[Instructions to follow]:
Below are records that contain pictures; transcribe the text exactly and omit the pictures.

Recorded information Block Start

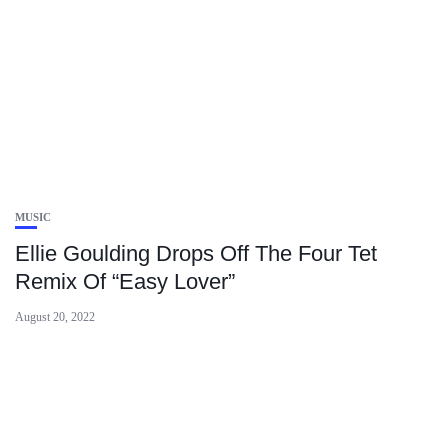
MUSIC
Ellie Goulding Drops Off The Four Tet
Remix Of “Easy Lover”
August 20, 2022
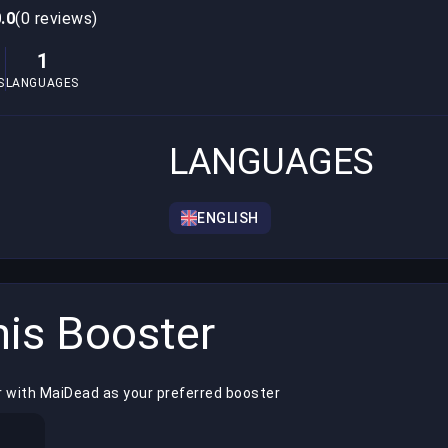
.0
(0 reviews)
1
S
LANGUAGES
LANGUAGES
ENGLISH
is Booster
r with MaiDead as your preferred booster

Recorded information Block End

[Answer for this exercise]:
MUSIC
Ellie Goulding Drops Off The Four Tet
Remix Of “Easy Lover”
August 20, 2022
.0
(0 reviews)
1
S
LANGUAGES
LANGUAGES
ENGLISH
is Booster
r with MaiDead as your preferred booster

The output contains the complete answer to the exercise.